Pride

Early this summer our oldest Michael decided he wanted to try football.  He’d never played a down of organized football in his life and he had no clue what he was getting himself into, but he decided to give it a go.  All summer he attended workouts at school for three days a week, and usually three hours per day.  Weight lifting was a big part of it, and since Michael had lifted only a handful of times in the past his body soon started talking back to him.  Then there were the football drills, all foreign to him at the beginning, and the cardio training.  He took it all and persevered. Then in August he came home from vacation and went straight into full practices and started wearing the helmet in the 90 degree-plus heat.

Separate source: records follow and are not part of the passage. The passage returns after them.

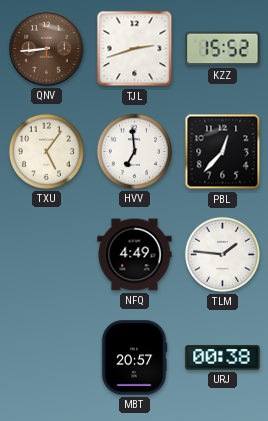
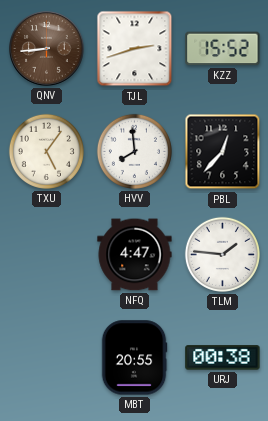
HVV: 6:59 -> 7:59
NFQ: 4:49 -> 4:47
MBT: 20:57 -> 20:55
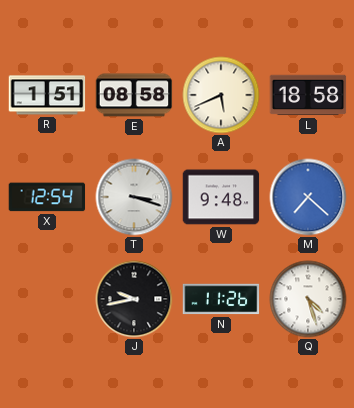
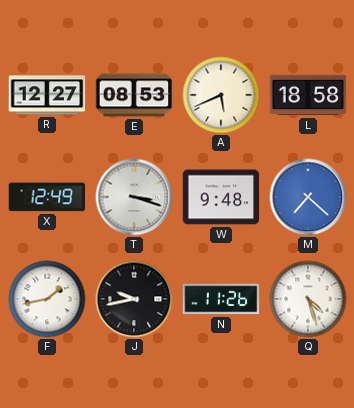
R: 1:51 -> 12:27
E: 08:58 -> 08:53
X: 12:54 -> 12:49
F: none -> 1:43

Finally the season started and he was issued his beloved 71 jersey.  Then the first game came along against Glenn H.S. and he watched and listened from the sidelines, soaking it all in, but never getting into the game.  No surprise there since he hadn’t even been wearing pads for a month.  Then the second game against Carver H.S. came along and again he watched from the sidelines.  Last week they played their third game against arch-rival Reagan and Michael thought he might get some playing time, but it didn’t happen and he was getting pretty dejected.  We talked a lot about how it was important to keep playing hard at practice, to show that he had the gumption to pick himself up after disappointment and show what he was made of.  We talked about how hard it is to work your way into a playing position once the coaches have their rotation set.  We talked about the whole purpose being to try your hardest no matter the result and have no regrets at the end, about how the worst thing is to not give it your all and then wonder years later if you could have played if you’d tried harder.
PhotoAnd so Michael went back to school and practiced hard.  He wasn’t happy, but he kept at it.  Tonight his team played Parkland H.S.  His sister Erin had soccer practice and I was at the field with her, wrapping things up when we I checked my phone and saw a text from his Mom, Celeste, telling me that his team was up 26-0 at the end of the third quarter.  The message was 15 minutes old and we were 10 minutes from the game, and I figured that if Michael was going to get into a game then tonight would be the night. Erin and I ran to the car and I tried to make record time to the school.  Erin called Celeste for an update and she told us that there were about six minutes left in the game and Michael hadn’t been in yet (she was wrong, but more on that later). Of course we got stuck behind every slowpoke driver in the county on the way over there and then Erin’s phone rang and Celeste told her that there were three minutes left in the game and it looked like Michael might be going in. I pulled into the parking lot two minutes later and Erin and I sprinted to the stadium.  As I approached the fence I saw number 71 lined up in the middle of the line, nose over the center, and then the ball snapped and Michael got two fists full of jersey and stood the boy up on his toes.  The runner took the ball around the end and Michael pursued.  He didn’t get in on the tackle but he was in the mix.  A play or two later he was out of the game and another boy got a chance to play.  On the sideline Michael pulled off his helmet and I could see his smile from 50 yards away.  After the game he told me that he was put in on the punt team at the end of the third quarter, but since he’d never practiced with the punt team he had no idea what he was doing.  That also probably explains why Celeste didn’t see him go in the first time, seeing as there was no reason to expect to see him there.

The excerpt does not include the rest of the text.